A review by book_concierge
Deviant by Harold Schechter

3.0

The subtitle is all the synopsis anyone needs: The Shocking True Story of Ed Gein, the Original “Psycho”.

The residents of Plainfield Wisconsin were more than a little concerned when the owner of a local tavern disappeared in December 1955. She was a middle-aged woman with a no-nonsense attitude and a somewhat mysterious past, but who would want to kill her? Yet the evidence was clear: a pool a blood on the floor, a spent .32-caliber cartridge nearby, and a bloody trail indicating the body had been dragged out the door to a spot in the parking lot where presumably it was loaded into a truck.

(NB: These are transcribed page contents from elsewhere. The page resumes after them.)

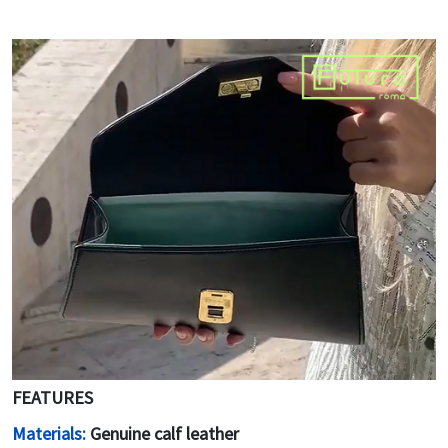
FEATURES
Materials:
Genuine calf leather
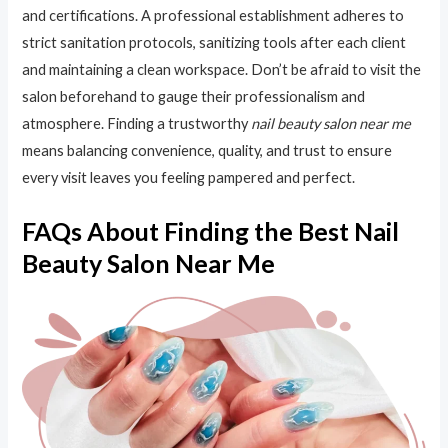
and certifications. A professional establishment adheres to
strict sanitation protocols, sanitizing tools after each client
and maintaining a clean workspace. Don’t be afraid to visit the
salon beforehand to gauge their professionalism and
atmosphere. Finding a trustworthy
nail beauty salon near me
means balancing convenience, quality, and trust to ensure
every visit leaves you feeling pampered and perfect.
FAQs About Finding the Best Nail
Beauty Salon Near Me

Nearly two years later another middle-aged store-owner disappeared from Plainfield. But this time authorities quickly honed in on the mild-mannered little man whom everyone thought of as odd but harmless. What they found at Ed Gein’s farmhouse, however, would shock not only the residents of Plainfield, but the entire nation. The gruesome case captured the attention of a novelist, who wrote Psycho based on Gein’s story, and that captured the attention of Alfred Hitchcock.

Schechter writes a detailed account of Gein’s upbringing (as best as he could re-create it), the events and suspicions of the townspeople, his trial and his life in a mental institution. I was too young to know the details at the time the crimes were committed, but I vividly remember the renewed interest when Gein passed away. I’ve always like “true crime” books, and this is a pretty good, though not great, example of the genre.